> **PROBLEM DETAILS**
All the records that follow need to be reproduced exactly. Omit the images.

> **EXERCISE DATA**
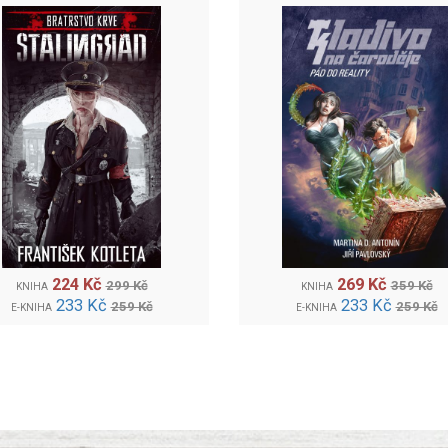
224 Kč
269 Kč
299 Kč
359 Kč
KNIHA
KNIHA
233 Kč
233 Kč
259 Kč
259 Kč
E-KNIHA
E-KNIHA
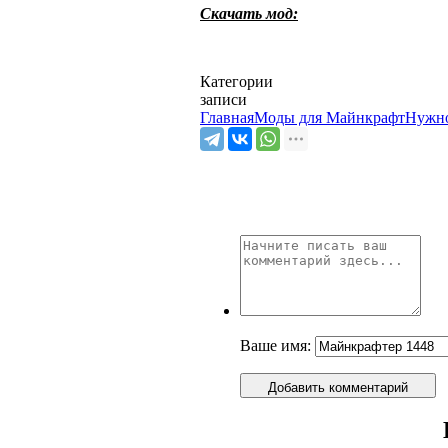
Скачать мод:
Категории
записи
Главная
Моды для Майнкрафт
Нужно
Ваше имя:
Добавить комментарий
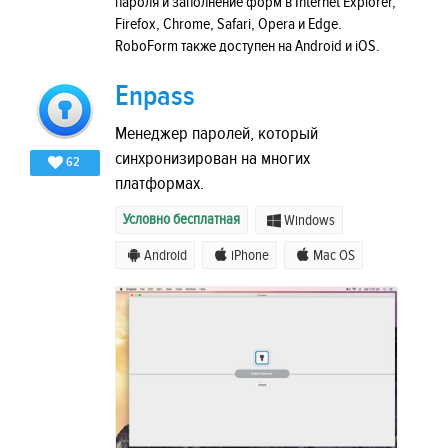
пароля и заполнение форм в Internet Explorer,
Firefox, Chrome, Safari, Opera и Edge.
RoboForm также доступен на Android и iOS.
Enpass
Менеджер паролей, который
синхронизирован на многих
62
платформах.
Условно бесплатная
Windows
Android
iPhone
Mac OS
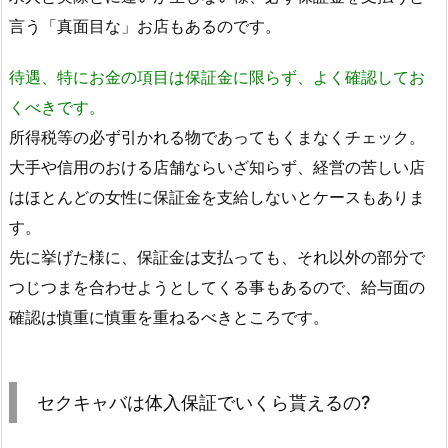
言う「真面目な」お店もあるのです。
待遇、特にお金の項目は保証金に限らず、よく確認してお
くべきです。
所得税等の必ず引かれる物であってもくまなくチェック。
大手や信用のおける店舗ならいざ知らず、経営の苦しい店
はほとんどの女性に保証金を支給しないとケースもありま
す。
先に挙げた様に、保証金は支払っても、それ以外の部分で
つじつまを合わせようとしてくる事もあるので、給与面の
確認は慎重に慎重を重ねるべきところです。
セクキャバは体入保証でいくら貰えるの?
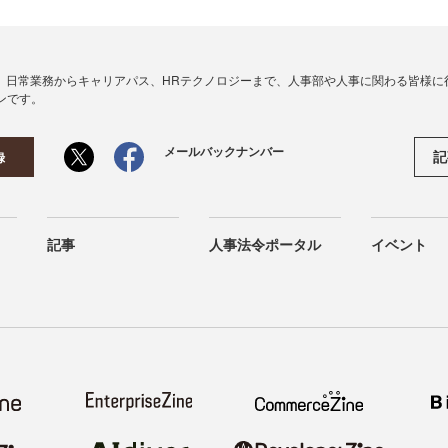
、日常業務からキャリアパス、HRテクノロジーまで、人事部や人事に関わる皆様に
ンです。
メールバックナンバー
記
録
記事
人事法令ポータル
イベント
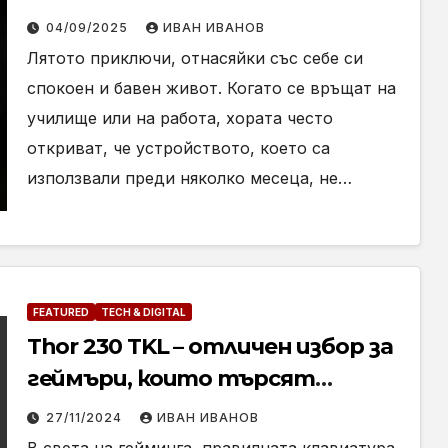
04/09/2025
ИВАН ИВАНОВ
Лятото приключи, отнасяйки със себе си
спокоен и бавен живот. Когато се връщат на
училище или на работа, хората често
откриват, че устройството, което са
използвали преди няколко месеца, не…
FEATURED
TECH & DIGITAL
Thor 230 TKL – отличен избор за
геймъри, които търсят
качествена и компактна
27/11/2024
ИВАН ИВАНОВ
клавиатура (Ревю)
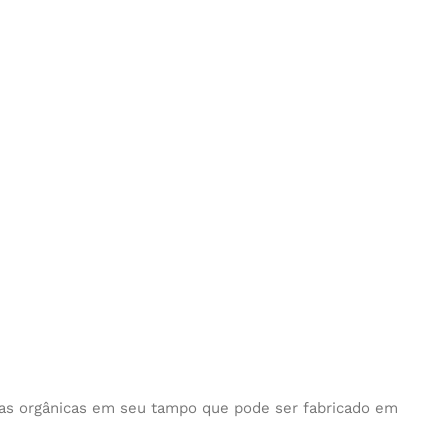
as orgânicas em seu tampo que pode ser fabricado em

> **EXERCISE RESULT**
224 Kč
269 Kč
299 Kč
359 Kč
KNIHA
KNIHA
233 Kč
233 Kč
259 Kč
259 Kč
E-KNIHA
E-KNIHA
Скачать мод:
Категории
записи
Главная
Моды для Майнкрафт
Нужно
Ваше имя:
Добавить комментарий
пароля и заполнение форм в Internet Explorer,
Firefox, Chrome, Safari, Opera и Edge.
RoboForm также доступен на Android и iOS.
Enpass
Менеджер паролей, который
синхронизирован на многих
62
платформах.
Условно бесплатная
Windows
Android
iPhone
Mac OS
言う「真面目な」お店もあるのです。
待遇、特にお金の項目は保証金に限らず、よく確認してお
くべきです。
所得税等の必ず引かれる物であってもくまなくチェック。
大手や信用のおける店舗ならいざ知らず、経営の苦しい店
はほとんどの女性に保証金を支給しないとケースもありま
す。
先に挙げた様に、保証金は支払っても、それ以外の部分で
つじつまを合わせようとしてくる事もあるので、給与面の
確認は慎重に慎重を重ねるべきところです。
セクキャバは体入保証でいくら貰えるの?
、日常業務からキャリアパス、HRテクノロジーまで、人事部や人事に関わる皆様に
ンです。
メールバックナンバー
記
録
記事
人事法令ポータル
イベント
04/09/2025
ИВАН ИВАНОВ
Лятото приключи, отнасяйки със себе си
спокоен и бавен живот. Когато се връщат на
училище или на работа, хората често
откриват, че устройството, което са
използвали преди няколко месеца, не…
FEATURED
TECH & DIGITAL
Thor 230 TKL – отличен избор за
геймъри, които търсят
качествена и компактна
27/11/2024
ИВАН ИВАНОВ
клавиатура (Ревю)
as orgânicas em seu tampo que pode ser fabricado em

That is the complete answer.